AI coding tools have become part of everyday work. But if you've spent any time with them, you've probably noticed that the longer a conversation runs, the slower it gets—and the more your token costs balloon. Looking at how the team behind Anthropic's Claude Code tackled this problem reveals a few insights into using AI tools far more efficiently.
Prompt Caching: The Hidden Engine of AI Tools
Prompt caching is a technique for reusing work that was already processed in an earlier request. Much like a web browser loading a page you've already visited, an AI model skips recomputing content it has seen before and draws on the stored result instead. The key is that the API compares a request from the very beginning, in order, and reuses the cache up to the point where the two requests still match.
The catch is that if even a small piece near the front changes, everything after it is invalidated. Without understanding this behavior, you can end up getting no benefit from caching at all.
Structure Is What Determines Performance
Put What Never Changes First, What Changes Often Last
Claude Code's actual structure makes this principle plain. The fixed system prompt and tool definitions sit right at the front, forming a global cache; project settings come next, followed by session context. Only at the very end does each new conversation message get appended.
In a setup like this, something as small as dropping a timestamp into the system prompt or reordering the tools can wipe out the entire cache. It runs against intuition, but from a caching standpoint it's an absolute rule.
Handle Updates Through Messages
When the time changes or a file gets edited, it's tempting to update the system prompt. But doing so invalidates the cache. Instead, the approach is to append the updated information to the next user message as a system reminder. It's a clever way to preserve the cache while still feeding the model the latest information.
The Traps of Managing Tools and Models
Don't Touch the Tool List
Tool definitions are part of the cache structure too. Adding or removing even a single one invalidates the whole cache. In Claude Code, the team wanted plan mode to keep only read-only tools available—but instead of stripping the list down, they turned EnterPlanMode and ExitPlanMode into tools of their own, so the tool list itself always stays identical.
When there are dozens of tools, rather than removing the ones you aren't using, the approach is to leave only a lightweight stub with defer_loading: true and pull in the full schema with ToolSearch when it's actually needed.

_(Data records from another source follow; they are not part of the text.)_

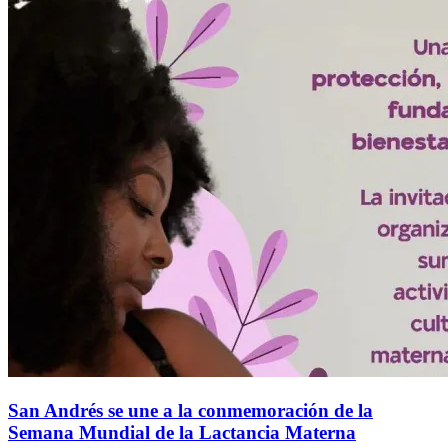
San Andrés se une a la conmemoración de la
Semana Mundial de la Lactancia Materna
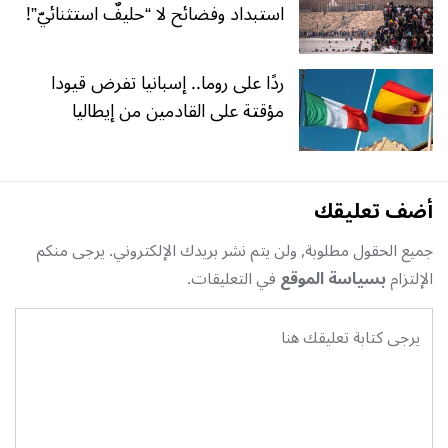
استبداد وفضائح لا “حليفٌ استثنائيّ”!
ردًا على روما.. إسبانيا تفرض قيودا
مؤقتة على القادمين من إيطاليا
أضف تعليقك
جميع الحقول مطلوبة, ولن يتم نشر بريدك الإلكتروني. يرجى منكم
الإلتزام
بسياسة الموقع
في التعليقات.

The Hidden Cost of Switching Models
Caches are maintained separately per model. If you switch to a lighter model in the middle of a long conversation just to handle one simple question, you have to build the cache for that new model from scratch—which actually ends up costing more. When a model switch is necessary, the recommended approach is the sub-agent pattern, in which the main model hands off only the work that's needed to a sub-model, summarized separately.
Optimization Strategies in Practice
Context Compaction Has to Account for the Cache Too
When a conversation runs long and the context window fills up, you summarize the conversation and start a fresh session. If you generate that summary with a separate API call, you get no use out of the cache at all. Instead, by reusing the parent conversation's exact system prompt, tools, and message history and simply appending the compaction request at the very end, you can carry over nearly all of the existing cache.
Treat Cache Hit Rate as a Core Metric
The Anthropic team takes cache hit rate seriously enough to declare an incident when it drops. A difference of just a few percentage points has a dramatic effect on both cost and speed. As a developer, you should monitor cache hit rate continuously, the same way you'd watch system uptime.
A New Way of Thinking About AI Tools
Once you understand prompt caching, the way you converse with AI tools changes. You get into the habit of setting your system prompt and tool configuration once and then leaving them alone as much as possible, while passing along any changing information through conversation messages instead. And whenever you switch models or add a new capability, you start by considering the impact it will have on the cache.
In the end, prompt caching isn't just an optimization trick—it's a window into how AI tools are structured and how they work. Keep in mind the principle of designing the entire system so that the front is never touched, and faster, more cost-efficient AI becomes well within reach.